Os pontos coloridos que tremeluziam lá em cima sorriam do tédio de concreto. Corriam e, ao nos observar empacados, posavam. Livres, deixavam as rabiolas riscarem as zombarias que quisessem no fundo azul. Se esbaldavam no céu que não tinham que dividir nem com as nuvens, nem com os telhados, ou com os fios de eletricidade. E, por um momento, pareciam rir de saudade matada. Aproveitavam com graça o espaço que tinham como se soubessem que, há muito, já não lhes pertencia mais.

Incômoda a sensação de estranhar a brincadeira de rua. Parece que se foi, de vez, o tempo em que assistir às crianças compondo a paisagem era presenciar a inocência. Que a diversão dos mais novos surgia nas calçadas, que a felicidade se encontrava na esquina. Construir os próprios brinquedos, sujar os pés, as mãos e as roupas e se entristecer pelo sereno que insistia em chegar de surpresa era o que inspirava as tardes, assim, de primavera.

Foi-se o tempo em que a rua era o lugar das crianças. De todas elas. E que observá-las ao ar livre, desocupadas e encardidas, não nos fazia sentir medo, pena ou achar que não há oportunidade para que elas possam ser melhores do que já são. Que era permitido (e incentivado) que corressem o quanto quisessem, jogassem bola, cobrissem os corpos de areia e de lama. A imaginação corria solta e, para a diversão, ainda havia tempo.

O futuro, que nessa fase da vida significa apenas continuar a brincadeira no dia seguinte, se materializa nas grades de horário. Rígidas, calculadas e, quem diria!, realizáveis. A ingenuidade dos pequenos vai se perdendo sufocada. Vivem enclausuradas e, entre a falta de quintais e a necessidade de se tornar gente, tornam-se adultas. Antes da hora. E salvas do contato com a rua lá fora. O espaço livre para a imaginação se esvai cedinho e, antes do pôr-do-sol, já se acabaram, de cansaço, os dias.

No dia 14 de setembro deste ano, quarta-feira, um Vinícius de oito anos empinava pipa. Morava no bairro de Nova Descoberta, na Zona Norte do Recife, e, por volta do meio-dia, saiu pra brincar. Sozinho mesmo, fazia subir seu pedaço enfeitado de papel. Mas, com a linha na mão, controlava o caminho que o papagaio percorria lá no alto. Desenhava o que sonhava em forma de dança no céu, mas permitindo que o vento, companheiro, sonhasse por ele também.

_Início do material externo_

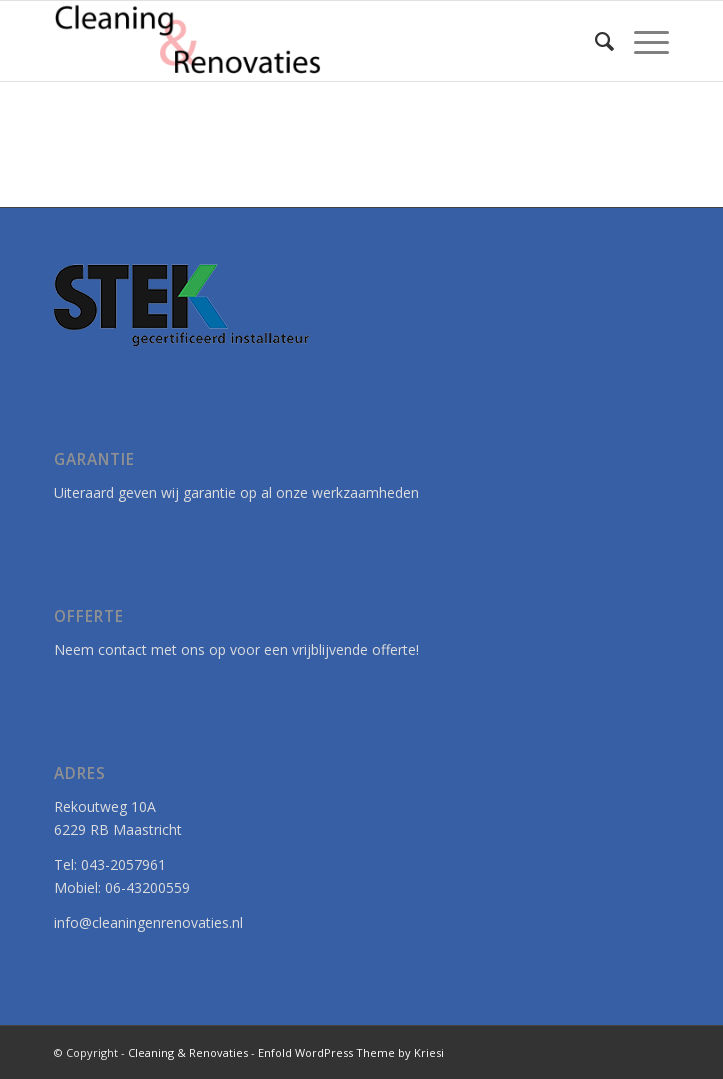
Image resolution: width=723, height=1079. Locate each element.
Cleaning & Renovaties (188, 1052)
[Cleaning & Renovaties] (300, 41)
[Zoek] (594, 41)
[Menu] (641, 41)
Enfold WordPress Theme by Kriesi (351, 1052)
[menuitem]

Só que as pipas caem. E, nem sempre, são fáceis de recuperar. A do menino decidiu invadir, libertina e cheia de vontade que era, um terreno perto dali. E lá foi o garoto escalar as paredes, sem hesitar, para conquistar o brinquedo de volta. Temendo assaltos à propriedade, seu dono, assim pensava, a estava protegendo com cercas elétricas sobre os muros.

E meninos caem. Se machucam, ralam o joelho, levam ponto no queixo. Como as pipas, se empinam corajosos, se deixam voar e, por simplesmente viver, são livres. Vinícius, quando chegasse o entardecer, não voltaria chateado com o danado sereno. Ao dono da casa, nada restava senão a necessidade de se eximir de culpa. Lançou, como quem lava as mãos, o corpo já inerte no terreno que cabe ao outro. E lá se vão nossas crianças, esbarrando nas barreiras impostas à imaginação, correndo atrás de pipas que insistem em não decolar.